It’s not quite the same as when Cincinnati’s Kenyon Martin broke his leg in the Conference USA tourney and was lost for the NCAA tournament, or even when North Carolina point guard Kendall Marshall missed the remainder of the 2012 tourney after suffering a broken wrist in a second-round win. It won’t impact Arizona in the same manner that Robbie Hummel’s torn ACL affected Purdue four years ago.
But Brandon Ashley’s season-ending foot injury, suffered in the opening minutes Saturday night at Cal, could derail the Wildcats' chances of winning the national title this year. Ashley’s numbers were far from gaudy, averaging just 11.5 points and 5.8 rebounds per game, but this team had won 21 consecutive games prior to his injury. Ashley was a major reason for Arizona’s effectiveness.
This was a team that had established itself as the top team in the country. It had taken care of three top-20 teams -- San Diego State, Michigan and Duke -- and done so away from the friendly confines of the McKale Center. It had run the table through the month of January with a more challenging schedule than the other two unbeatens, Syracuse and Wichita State.
Arizona had size, experience, quality guard play, leadership, toughness, a pure point guard and one of the elite young coaches in the country. It also had a group of players with established roles.

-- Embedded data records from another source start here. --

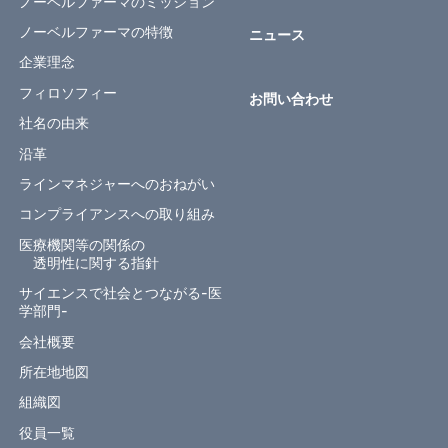
ノーベルファーマのミッション
ノーベルファーマの特徴
ニュース
企業理念
フィロソフィー
お問い合わせ
社名の由来
沿革
ラインマネジャーへのおねがい
コンプライアンスへの取り組み
医療機関等の関係の
透明性に関する指針
サイエンスで社会とつながる-医
学部門-
会社概要
所在地地図
組織図
役員一覧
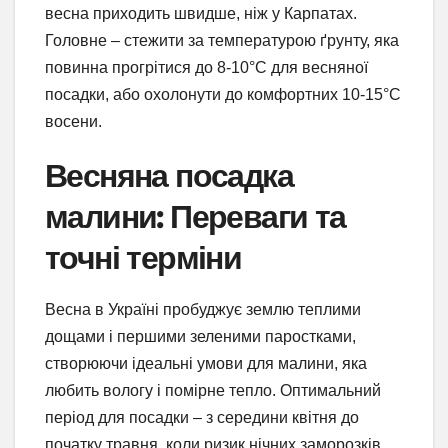
весна приходить швидше, ніж у Карпатах.
Головне – стежити за температурою ґрунту, яка
повинна прогрітися до 8-10°C для весняної
посадки, або охолонути до комфортних 10-15°C
восени.
Весняна посадка
малини: Переваги та
точні терміни
Весна в Україні пробуджує землю теплими
дощами і першими зеленими паростками,
створюючи ідеальні умови для малини, яка
любить вологу і помірне тепло. Оптимальний
період для посадки – з середини квітня до
початку травня, коли ризик нічних заморозків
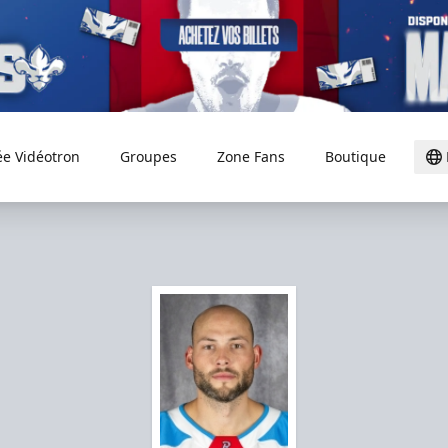
ée Vidéotron
Groupes
Zone Fans
Boutique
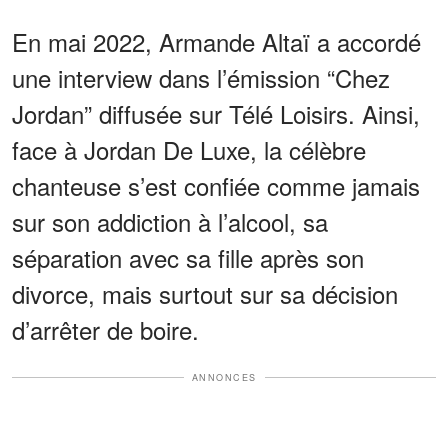
En mai 2022, Armande Altaï a accordé
une interview dans l’émission “Chez
Jordan” diffusée sur Télé Loisirs. Ainsi,
face à Jordan De Luxe, la célèbre
chanteuse s’est confiée comme jamais
sur son addiction à l’alcool, sa
séparation avec sa fille après son
divorce, mais surtout sur sa décision
d’arrêter de boire.
ANNONCES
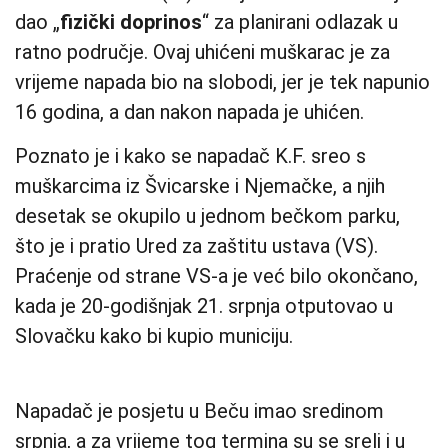
dao „
fizički doprinos
“ za planirani odlazak u
ratno područje. Ovaj uhićeni muškarac je za
vrijeme napada bio na slobodi, jer je tek napunio
16 godina, a dan nakon napada je uhićen.
Poznato je i kako se napadač K.F. sreo s
muškarcima iz Švicarske i Njemačke, a njih
desetak se okupilo u jednom bečkom parku,
što je i pratio Ured za zaštitu ustava (VS).
Praćenje od strane VS-a je već bilo okončano,
kada je 20-godišnjak 21. srpnja otputovao u
Slovačku kako bi kupio municiju.
Napadač je posjetu u Beču imao sredinom
srpnja, a za vrijeme tog termina su se sreli i u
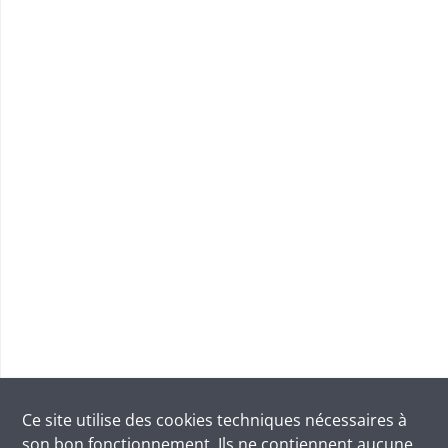
Ce site utilise des
cookies
techniques nécessaires à
son bon fonctionnement. Ils ne contiennent aucune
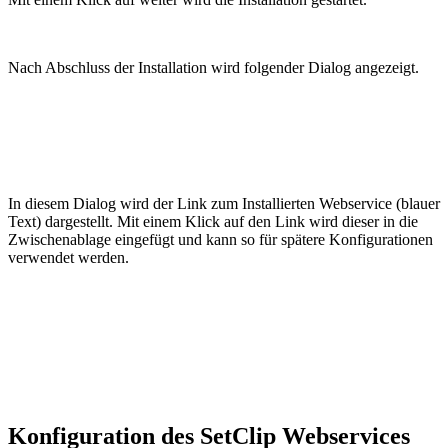
Nach Abschluss der Installation wird folgender Dialog angezeigt.
In diesem Dialog wird der Link zum Installierten Webservice (blauer
Text) dargestellt. Mit einem Klick auf den Link wird dieser in die
Zwischenablage eingefügt und kann so für spätere Konfigurationen
verwendet werden.
Konfiguration des SetClip Webservices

Now coach Sean Miller will have to make alterations. He’ll insert talented freshman forward Rondae Hollis-Jefferson into the starting lineup. Many NBA types believe that Hollis-Jefferson, a long and athletic wing from Philadelphia who reminds some of former NBA lockdown defender Stacey Augmon, may be the best pro prospect on the team. However, Ashley was a critical piece of what made Arizona one of the prohibitive favorites to clip the nets in Arlington, Texas come April. Without him, this team just isn’t the same.